Years of detention have only firmed Aquino's radical views and he is encouraged by the strong support he and other rebel soldiers receive from other soldiers — sometimes even from prison guards.

"For the first five months of detention, I was placed inside a seven-foot by 12-foot concrete room with a steel door.

"I had no sunning privilege. The guards were prohibited to converse with me. They gave my meals through a small opening in the steel door.

"Reading materials, glasses, personal paraphernalia for hygiene were all banned inside the cell. I had no medicines and no lawyers were allowed to see me for the five months.

"But my life inside was uplifted by the guards themselves. Some broke the rules. They talked to me. They shared with me their sentiments and what they read and heard of my advocacy defending the wellbeing of the ordinary soldiers.

"They knew how I fought the generals for their welfare in the army.

"After a month, they smuggled newspapers, books, soft drink, cigarettes, cold mineral water and they even made my meals palatable. Every morning, they would prepare a cup of coffee, cigarettes and a newspaper.

"In order to get away with inspections, they would meet my wife and friends outside the camp and brought in everything they sent.

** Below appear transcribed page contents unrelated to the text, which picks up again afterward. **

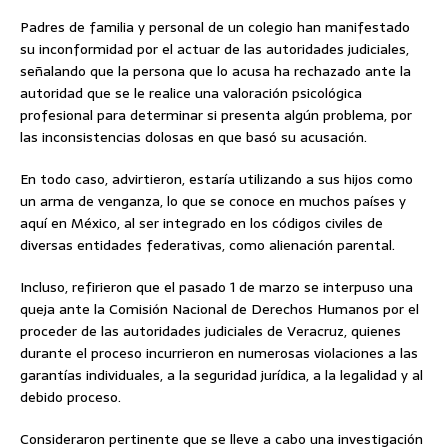
Padres de familia y personal de un colegio han manifestado
su inconformidad por el actuar de las autoridades judiciales,
señalando que la persona que lo acusa ha rechazado ante la
autoridad que se le realice una valoración psicológica
profesional para determinar si presenta algún problema, por
las inconsistencias dolosas en que basó su acusación.
En todo caso, advirtieron, estaría utilizando a sus hijos como
un arma de venganza, lo que se conoce en muchos países y
aquí en México, al ser integrado en los códigos civiles de
diversas entidades federativas, como alienación parental.
Incluso, refirieron que el pasado 1 de marzo se interpuso una
queja ante la Comisión Nacional de Derechos Humanos por el
proceder de las autoridades judiciales de Veracruz, quienes
durante el proceso incurrieron en numerosas violaciones a las
garantías individuales, a la seguridad jurídica, a la legalidad y al
debido proceso.
Consideraron pertinente que se lleve a cabo una investigación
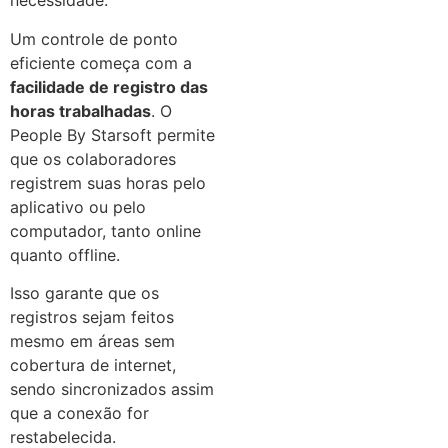
necessidade.
Um controle de ponto
eficiente começa com a
facilidade de registro das
horas trabalhadas
. O
People By Starsoft permite
que os colaboradores
registrem suas horas pelo
aplicativo ou pelo
computador, tanto online
quanto offline.
Isso garante que os
registros sejam feitos
mesmo em áreas sem
cobertura de internet,
sendo sincronizados assim
que a conexão for
restabelecida.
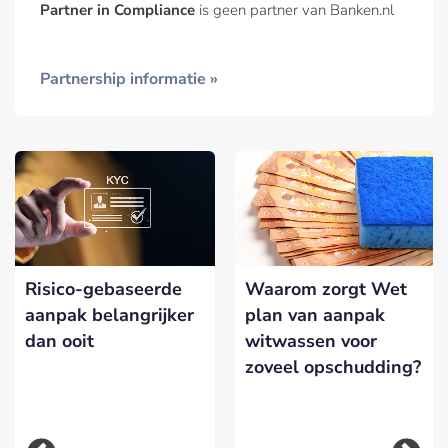
Partner in Compliance
is geen partner van Banken.nl
Partnership informatie »
Risico-gebaseerde
Waarom zorgt Wet
aanpak belangrijker
plan van aanpak
dan ooit
witwassen voor
zoveel opschudding?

"At first, I thought it was a scheme, but two incidents proved to me that these soldiers were sincere: first, one of them was jailed for a month for talking to me.

"Second, they brought my pistol into the jail for personal defence if ever something bad was to happen.

"I was also eventually able to send and receive untampered letters through the guards."

Aquino said: "The senior military officers wanted to mistreat me but the juniors and the ordinary soldiers did not follow their orders."

Formation of PLM

Like another celebrated and incarcerated rebel military officer, Brigadier-General Danilo Lim, Aquino has welcomed the formation of the socialist PLM on January 30.

"I believe that the political, social and economic direction of any democratic state towards the realisation of its people's common aspirations can only be attained by a strong people's political party with a viable pro-people platform.

"I think the PLM has correctly recognised, addressed and responded to the enduring deficiency in Philippines politics for decades: the absence of a genuine revolutionary party capable of uniting the common aspirations of the masses, committed to the overthrow of elite rule and establishing an egalitarian and humane society."

The rebel movement within the Philippine armed forces is deep going and has now a long history.

PLM chairperson Sonny Melencio told Green Left Weekly that, while some rebel officers have moved to the right, others have moved to the left,.

Leading military rebels are the most popular symbols of resistance to the corrupt and increasingly repressive Arroyo regime.